COMMENTARY

A War of 1812 chapter closes, but a burning issue looms

11/14/2013
BY DENNIS BOVA
BLADE STAFF WRITER
Dennis Bova
Dennis Bova

We get a lot of letters to the editor calling for all the lawmakers in Washington to be voted out of office. But I wonder how those letter writers would feel if this would happen: all the government buildings in D.C. would be burned to the ground?

The former isn’t likely. The latter once happened. But I’m getting ahead of myself.

This was the second year of the ongoing bicentennial celebration of the War of 1812. In 2013, northwest Ohio took center stage.

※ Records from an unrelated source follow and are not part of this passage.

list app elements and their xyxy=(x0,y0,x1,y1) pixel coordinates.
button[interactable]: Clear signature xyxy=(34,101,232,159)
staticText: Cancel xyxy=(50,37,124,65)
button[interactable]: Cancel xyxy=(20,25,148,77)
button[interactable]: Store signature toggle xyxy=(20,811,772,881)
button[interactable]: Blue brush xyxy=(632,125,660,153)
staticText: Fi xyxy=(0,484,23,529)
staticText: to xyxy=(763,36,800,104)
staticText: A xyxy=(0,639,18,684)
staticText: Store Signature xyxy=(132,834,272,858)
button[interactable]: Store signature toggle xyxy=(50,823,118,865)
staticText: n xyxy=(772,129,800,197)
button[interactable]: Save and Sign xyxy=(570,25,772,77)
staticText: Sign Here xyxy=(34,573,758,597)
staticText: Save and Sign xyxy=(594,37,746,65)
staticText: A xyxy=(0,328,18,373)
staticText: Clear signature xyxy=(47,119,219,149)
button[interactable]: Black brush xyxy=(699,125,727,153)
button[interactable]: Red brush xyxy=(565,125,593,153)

There was the 200th anniversary of the start of construction of Fort Meigs in what is now Perrysburg. There was a celebration of the first siege of the fort, on a May weekend where more than 600 re-enactors — some from as far away as Newfoundland — took part.

The victory at Fort Stephenson — featuring Old Betsy, the cannon used in the battle — in what is now Fremont was the focus of festivities in August.

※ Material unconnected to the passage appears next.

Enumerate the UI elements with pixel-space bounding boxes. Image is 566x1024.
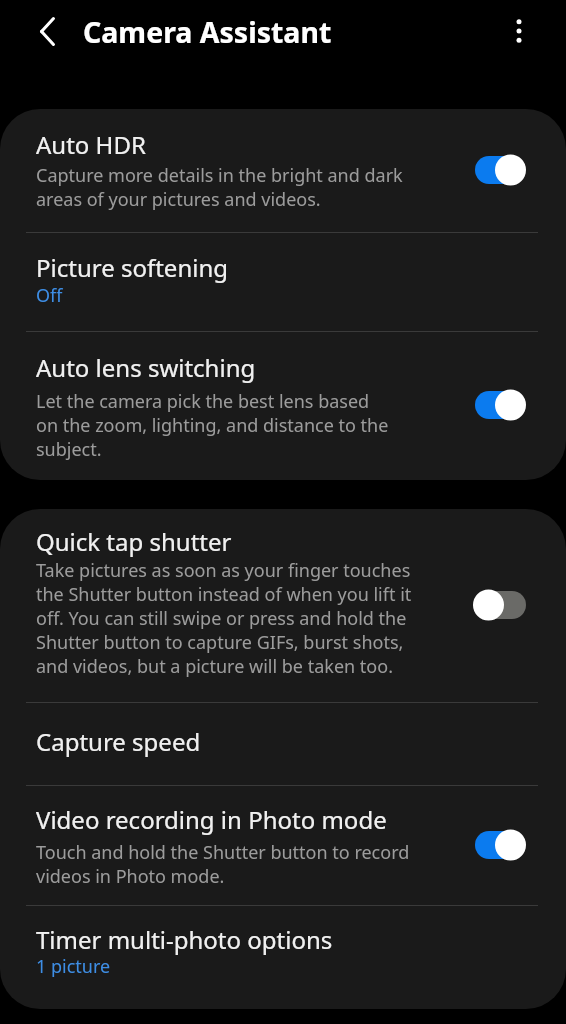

The signature celebration was the re-enactment of the Battle of Lake Erie in September off South Bass Island. Leading up to that was a special exhibit at the Toledo Museum of Art that featured paintings and artifacts of the battle. The event closed on Sunday after a three-month run.

The folks at the art museum were kind enough to let me show up in my War of 1812 uniform to hang in the background. A few people came up to me, asking if I portrayed Oliver Hazard Perry, the hero of the battle — and for whom Perrysburg was named (he never set foot there, by the way).

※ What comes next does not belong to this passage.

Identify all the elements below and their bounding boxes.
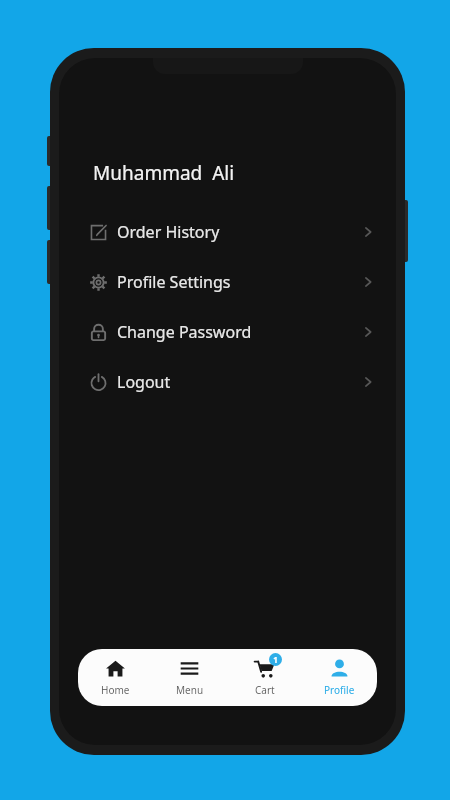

I told them that I was flattered that they thought I was the commodore, but no. The U.S. Army uniform back then — topped off by a blue coat with red accents, gold trim, and an array of metal buttons — is what regular soldiers wore.

As the exhibit closed, I reflected on the past year. I was fortunate to have helped with some of the events at Fort Meigs. My older son was a crewman on the brig Niagara, the focal point of the Battle of Lake Erie. He was in charge of the ship’s cannon crews, and through him I heard tales of that event — what likely was the largest naval battle re-creation ever.

All is not quite done with events here. There’s the recently announced State of Ohio War of 1812 Bicentennial Commission Research Contest for students ages 13 to 18 in grades seven to 12.

Veterans Day has come and gone, and I got to thinking: How did the veterans of that war, sometimes called the Second War of Independence, cope afterward? They saw their share of carnage. We have accounts of the aftermath of their battles. But how they wrote was just so beautiful.

Take for example Commodore Perry’s famous message to Gen. William Henry Harrison, commander of Fort Meigs, after the victory: “We have met the enemy and they are ours.” How eloquent. He didn’t write: “We kicked butt.”

The War of 1812 was the last major conflict for which there are no images. Beginning with the Civil War and every other war thereafter, photographs showed the horror of combat.

With Commodore Perry’s victory, fighting in northwest Ohio was over. The war would go on until February, 1815, mostly on the East Coast — which brings me back to the burning of Washington.

The year 2014 marks the bicentennial of two other signature events of the war: the British setting fire to all the capital’s government buildings except one — the patent office — and the bombardment of Fort McHenry in Baltimore. During the latter, an American lawyer named Francis Scott Key was so emotionally moved by his countrymen’s withstanding the siege that he wrote a poem that became our National Anthem.

I’ve been to Fort McHenry for Defenders’ Day, an annual celebration topped off by an evening fireworks show invoking the spectacle of the bombardment — after which re-enactors are treated to a feast of steamed crabs. I’ll bet there’ll be quite the celebration there come September, 2014.

But a month before that marks 200 years since British troops set fire to Washington. Somehow, I can’t see much of a celebration in that.

A footnote: What a lot of Americans forget is that in April, 1813, U.S. troops set fire to government buildings in the Ontario city of York, which today is Toronto.

Today, we’re friends with the Canadians and the British. Now if only our lawmakers could appease our letter writers.

Dennis Bova is a copy editor for The Blade’s Pages of Opinion.